"Una rivoluzione culturale. Questa la strada maestra"

Formazione nelle scuole, leggi più severe non bastano. Parla Renata Pepicelli delegata attività in Gender Studies and Equal Opportunities dell’Ateneo pisano.

di Enrico Mattia Del Punta

PISA

Il tema della violenza di genere e del femminicidio è complesso e multifattoriale. In questi giorni si è parlato molto di misure a contrasto della violenza sulle donne, tra queste il ruolo centrale della formazione, per l’inserimento di una educazione emotiva e sessuale nelle scuole. Formare i ragazzi, come si fa e cosa è stato fatto finora.
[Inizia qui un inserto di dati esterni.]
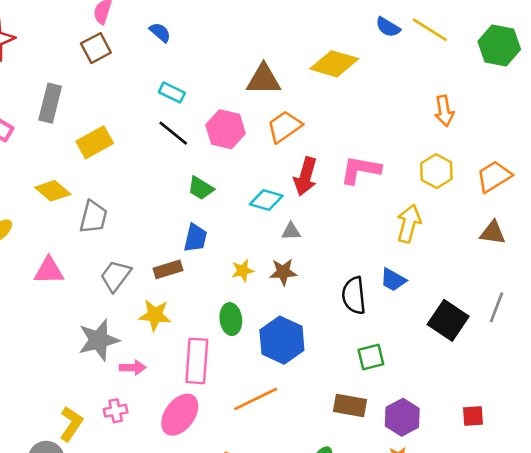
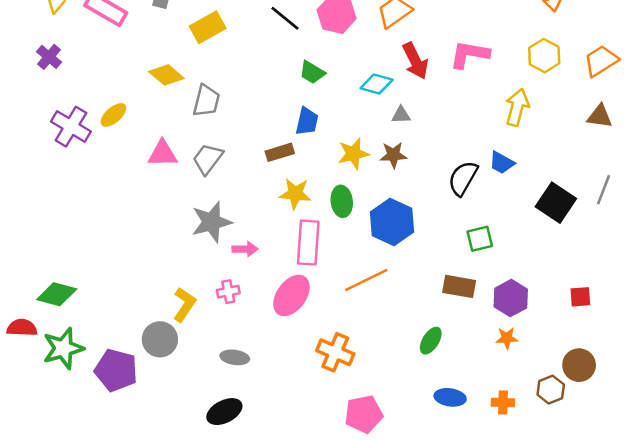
red arrow: (305, 176) -> (415, 61), turned -42
yellow star: (243, 271) -> (353, 154), size x1.4
gray trapezoid: (116, 276) -> (208, 159), moved
black semicircle: (354, 296) -> (463, 178), turned 36
yellow star: (155, 315) -> (295, 194), moved

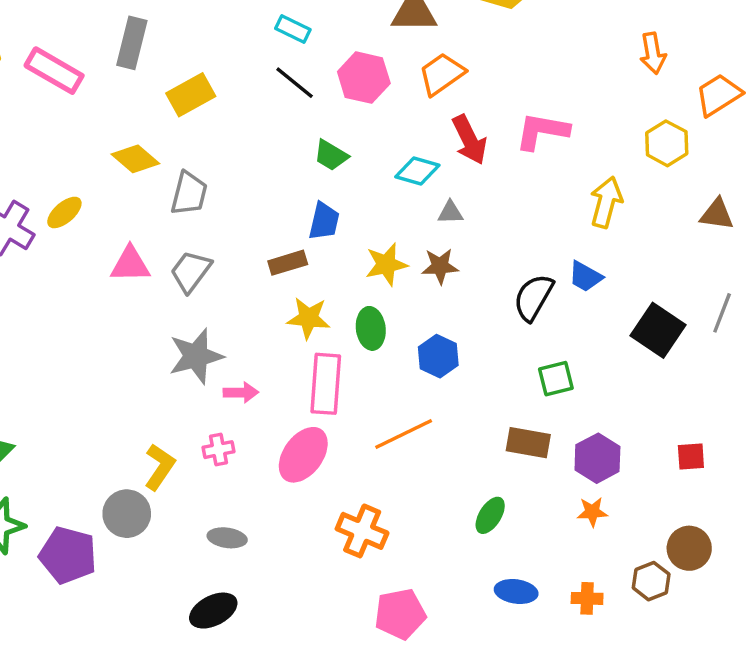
yellow hexagon: (544, 56) -> (667, 143), moved
orange trapezoid: (601, 61) -> (719, 95), moved
blue hexagon: (392, 222) -> (438, 356), size x0.7

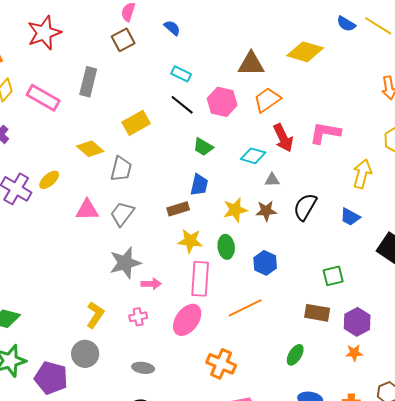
yellow rectangle: (191, 95) -> (136, 123), moved
black semicircle: (533, 297) -> (305, 207), moved
yellow L-shape: (160, 467) -> (95, 315), moved

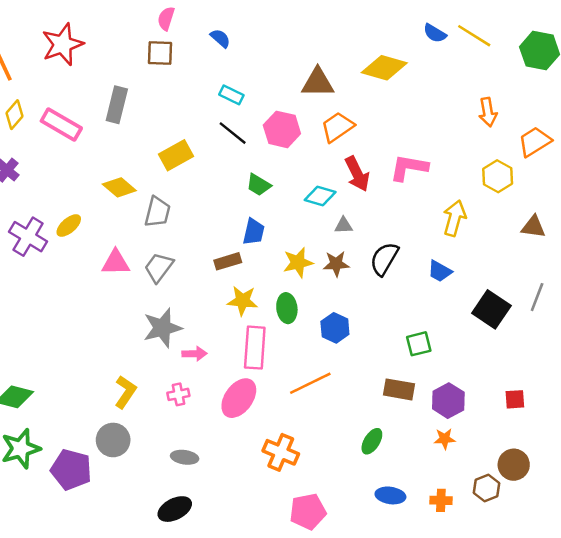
brown square: (123, 40) -> (160, 53), turned 30

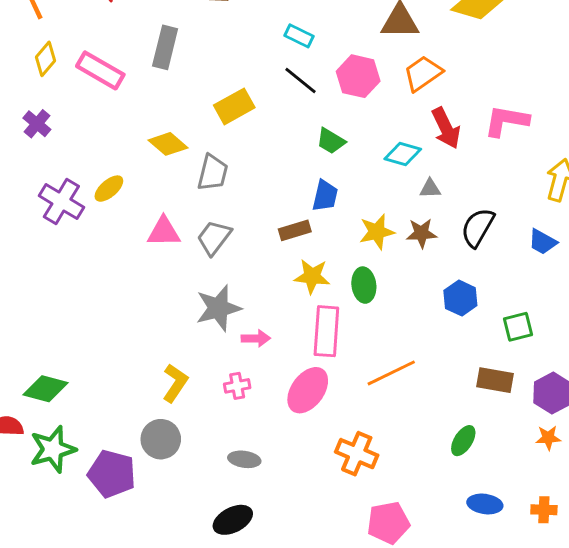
blue hexagon: (335, 328) -> (460, 298), moved

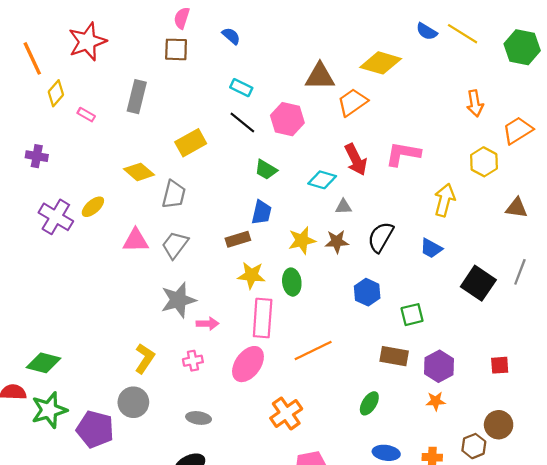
yellow diamond: (46, 59) -> (56, 93), moved
pink rectangle: (100, 70) -> (86, 115), size x0.5
orange trapezoid: (423, 73) -> (352, 102), moved
purple cross: (37, 124) -> (37, 156), turned -30
orange cross: (357, 454) -> (286, 413), turned 32

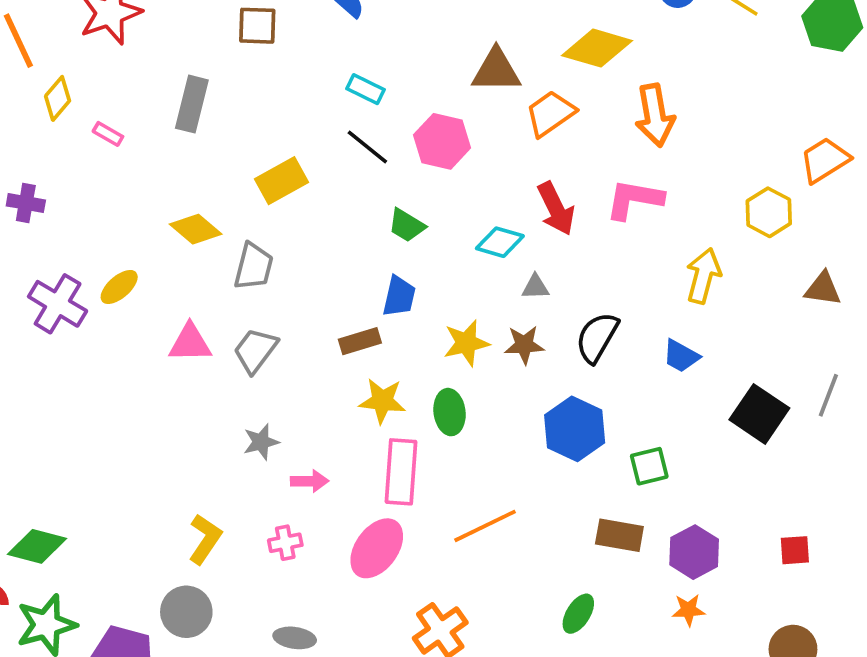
orange arrow: (475, 103) -> (655, 115), moved, size x1.4
blue hexagon: (367, 292) -> (575, 429), size x1.4
gray star: (178, 300) -> (261, 442), size x0.6

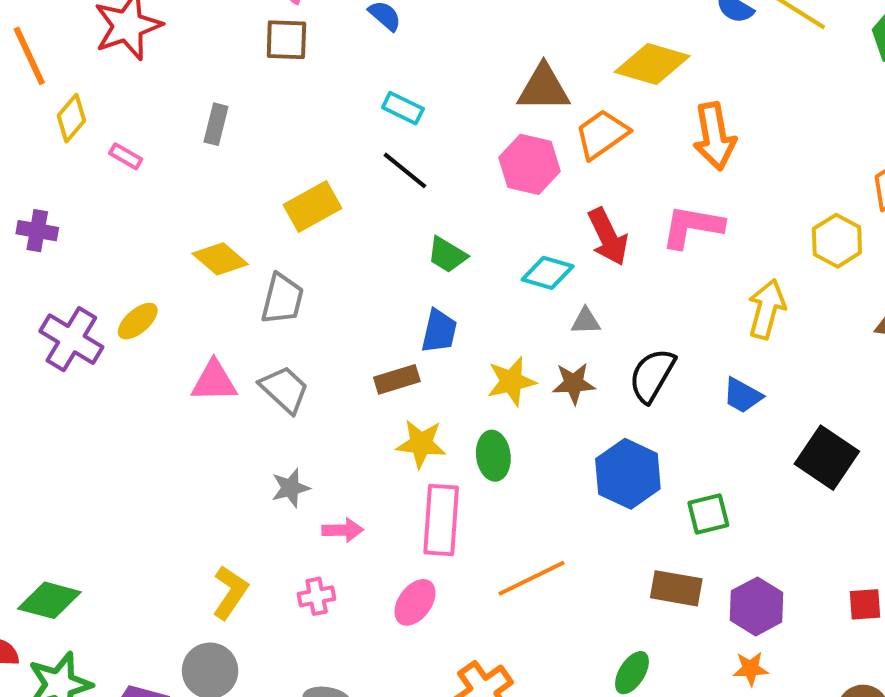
gray rectangle: (192, 104) -> (216, 124), size x0.7
pink hexagon: (442, 141) -> (530, 164), moved
gray trapezoid: (255, 350) -> (284, 389), turned 96
pink ellipse: (377, 548) -> (415, 602), size x0.7

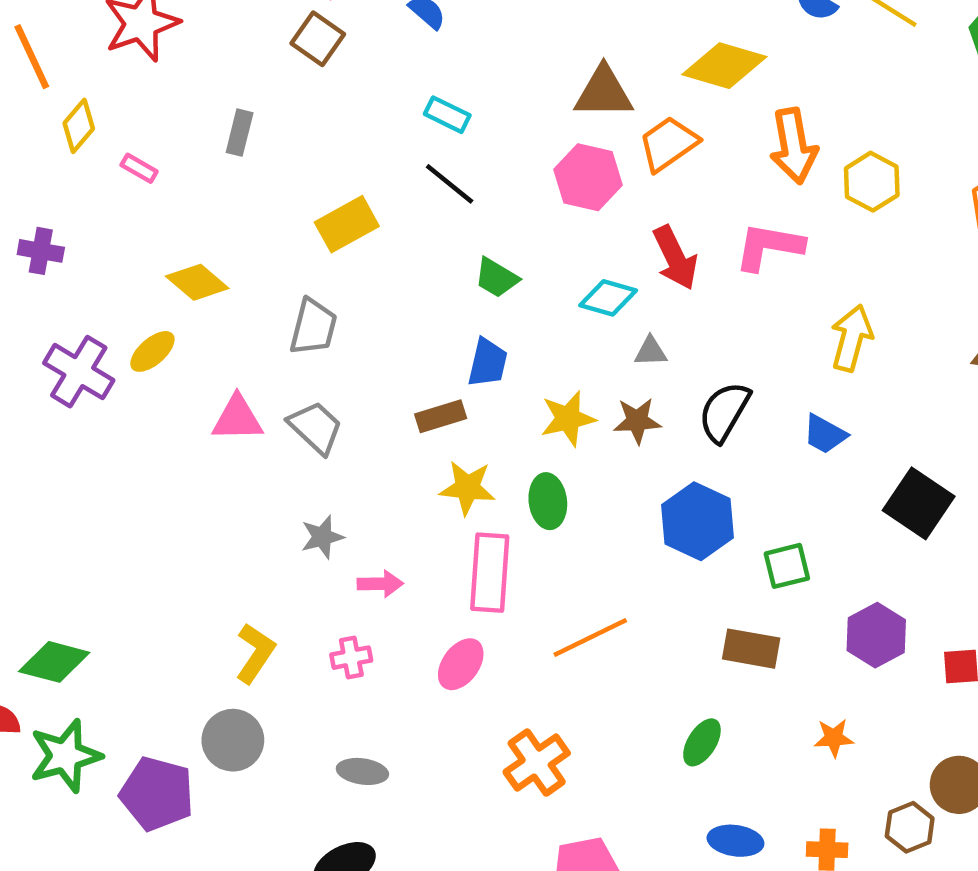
brown square: (286, 40) -> (318, 39), turned 33
yellow hexagon: (837, 241) -> (872, 182), moved
yellow diamond: (220, 259) -> (197, 282), moved
purple hexagon: (757, 606) -> (876, 635), moved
Ce ne parla la delegata per le attività in Gender Studies and Equal Opportunities dell’Università di Pisa, Renata Pepicelli.

Formazione per i ragazzi, pensa sia sufficiente?

"La scuola ha un ruolo centrale, ma da sola non basta. Vanno cambiati i modelli culturali che producono violenza e lo si fa mettendo in moto una rivoluzione culturale, che vada a toccare ogni ambito della nostra vita. Dalla tv al cinema, dalle università ai giornali. Non serve pensare solo ad un apparato legislativo diverso. L’obiettivo deve essere sradicare la cultura della violenza di genere e la sopraffazione maschile sulle donne, promuovere la cultura del rispetto e dell’eguaglianza".

Come si cambia?

"Cambiando i modelli culturali. Il ruolo della donna non è riconosciuto nella società, la lotta alla violenza di genere passa anche da queste battaglie: per le pari opportunità, per la riduzione del gender gap negli stipendi, e per la presenza di figure femminili nelle posizioni apicali. Se non si affrontano questi temi, la rivoluzione culturale sarà sempre monca".

Tornando alla scuola, di cosa c’è bisogno?

"Che il contributo delle donne al sapere sia riconosciuto nei programmi scolastici, non possono essere solo un’appendice. Serve una riforma dei programmi di studio, e servono corsi sulla sessualità e l’affettività".

L’università cosa può fare?

"Può fare tanto, all’università di Pisa abbiamo da oltre un anno e mezzo uno sportello contro la violenza di genere ([email protected], 050 2215104) che gestiamo insieme alla scuola Normale e alla scuola Sant’Anna in collaborazione con la Casa della donna. Penso poi al CUG (Comitato Unico di Garanzia per le pari opportunità, la valorizzazione del benessere di chi lavora e contro le discriminazioni), ma anche al gruppo di lavoro che abbiamo appena istituito composto da docenti, personale tecnico-amministrativo e studenti, volto ad indagare il fenomeno delle violenze in ateneo. Poi c’è la parte formativa, con i corsi di studi di genere".

Quanto il tema della parità di genere è legato alla violenza sulle donne?

"La lotta contro la violenza di genere passa da un’azione di riconoscimento del ruolo delle donne, senza di questa si continua a produrre un senso di inferiorità della donna e si rende più giustificabile la violenza".

Sono 106 i femminicidi nel 2023, la battaglia è persa?

"Viviamo un momento terribile, dopo la scoperta del corpo di Giulia Cecchetin ci siamo sentite perse ed impotenti, malgrado le tante azioni che abbiamo introdotto. La battaglia però è ancora aperta, e va spostata su vari fronti, tra cui quella del coinvolgimento degli uomini e una loro assunzione di responsabilità. La mia sensazione è che, malgrado la diffusione della violenza di genere, stia crescendo il numero dei maschi alleati delle donne, lo vedo nelle aule scolastiche e in quelle universitarie".